NIH | National Cancer Institute | NCI Wiki  

Date

Attendees



Agenda

  1. What non-cancer data sets are available that we want to link/bring in to ICDC?
  2. Do we bring in the raw data (BAMs/BAIs) or just the processed data (VCFs)?
  3. What analysis do we want to do with this data?

Discussion items

TimeItemWhoNotes

Non-Cancer Data Sets
Elaine's reference genomes and whole genome sequences.  Collated together with VCF files.  Data has been vetted, used and is growing in size.  A lot of that is breed-specific data.  Caveat - there isn't always long-term health follow-up.  More population based.  Dog 10K (3000 sequences).  Elaine has released theirs without restraints.  New reference genomes (Great Dane (Jeff Kidd), German Shepherd).  Waiting for annotation to be completed on Tasha.
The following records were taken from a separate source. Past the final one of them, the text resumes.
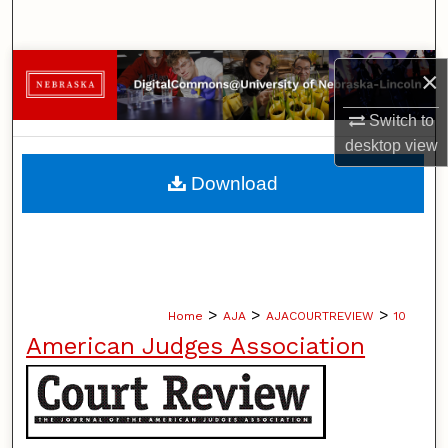
Search
Browse Collections
×
My Account
Switch to
desktop
view
About
Download
Digital Commons Network™
>
>
>
Home
AJA
AJACOURTREVIEW
10
American Judges Association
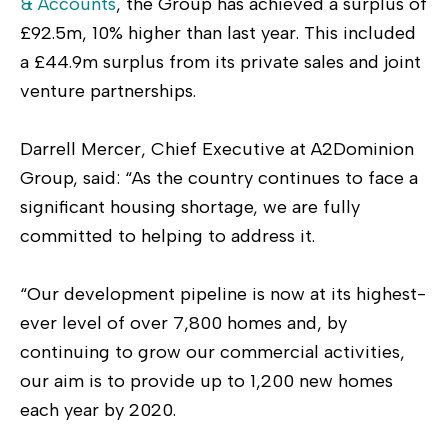
& Accounts
, the Group has achieved a surplus of
£92.5m, 10% higher than last year. This included
a £44.9m surplus from its private sales and joint
venture partnerships.
Darrell Mercer, Chief Executive at A2Dominion
Group, said: “As the country continues to face a
significant housing shortage, we are fully
committed to helping to address it.
“Our development pipeline is now at its highest-
ever level of over 7,800 homes and, by
continuing to grow our commercial activities,
our aim is to provide up to 1,200 new homes
each year by 2020.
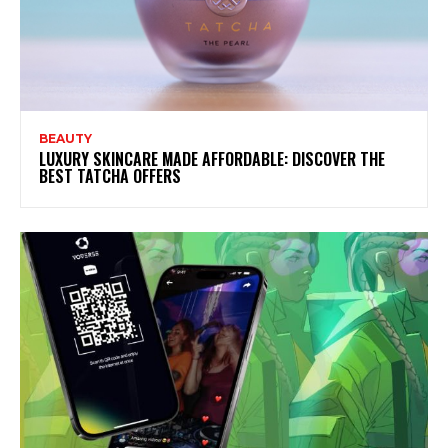
BEAUTY
LUXURY SKINCARE MADE AFFORDABLE: DISCOVER THE
BEST TATCHA OFFERS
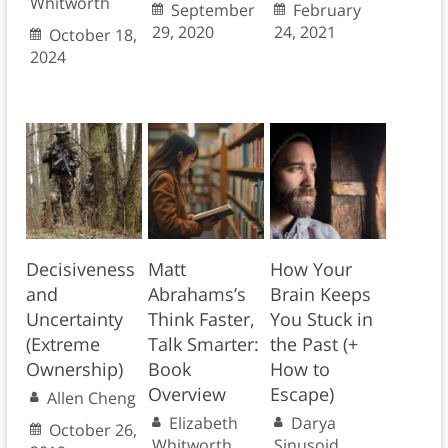
Whitworth
September
February
29, 2020
24, 2021
October 18,
2024
Decisiveness
Matt
How Your
and
Abrahams’s
Brain Keeps
Uncertainty
Think Faster,
You Stuck in
(Extreme
Talk Smarter:
the Past (+
Ownership)
Book
How to
Overview
Escape)
Allen Cheng
Elizabeth
Darya
October 26,
Whitworth
Sinusoid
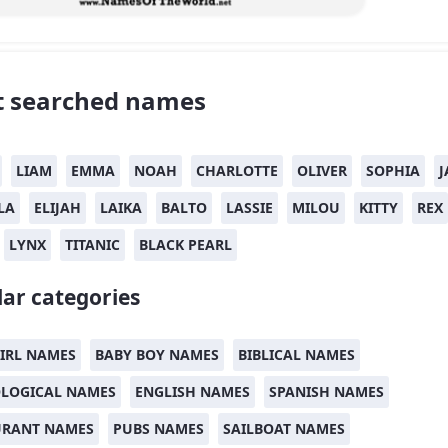
 searched names
LIAM
EMMA
NOAH
CHARLOTTE
OLIVER
SOPHIA
J
LA
ELIJAH
LAIKA
BALTO
LASSIE
MILOU
KITTY
REX
LYNX
TITANIC
BLACK PEARL
ar categories
IRL NAMES
BABY BOY NAMES
BIBLICAL NAMES
LOGICAL NAMES
ENGLISH NAMES
SPANISH NAMES
URANT NAMES
PUBS NAMES
SAILBOAT NAMES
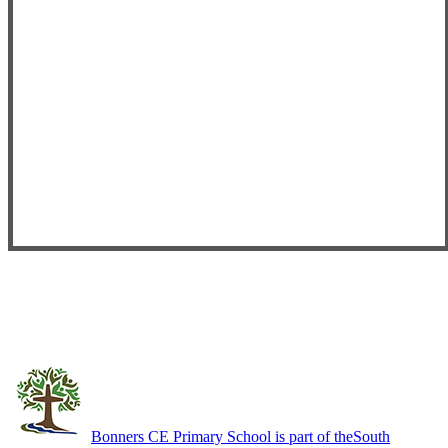
Bonners CE Primary School is part of the
South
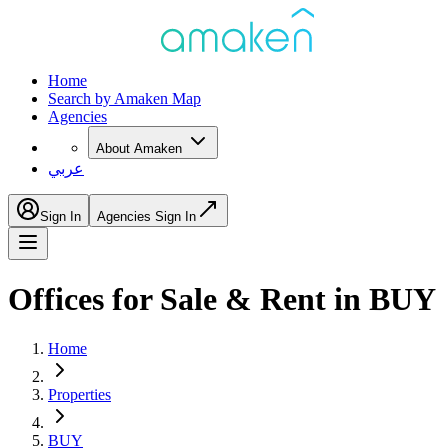
Home
Search by Amaken Map
Agencies
About Amaken
عربي
Sign In
Agencies Sign In
Offices for Sale & Rent in BUY
Home
Properties
BUY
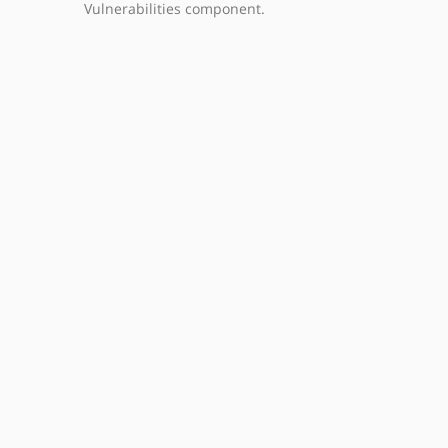
Vulnerabilities component.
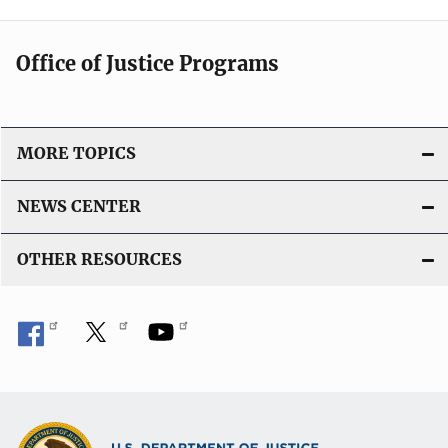
Office of Justice Programs
MORE TOPICS
NEWS CENTER
OTHER RESOURCES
Ancient dog nuclear data is becoming available (paper in Science, Gregor Larson, Julie Meachem). Golden Retriever (german group).  Question if they are long-read sequences. Are they true de novo assemblies or aligned to Tasha (which may propagate errors). Genetech has RNA seq data from normal organs from dogs (Debbie). EqTL (Expression) studies ongoing (Elaine), most are testes, but do involve fairly large numbers of studies.  Dawn - Barkbase: RNA seq data from different tissues (Broad), batch of normals at CSU, large Chinese study (included in Elaine's VCF).  Asian dog DNA also available.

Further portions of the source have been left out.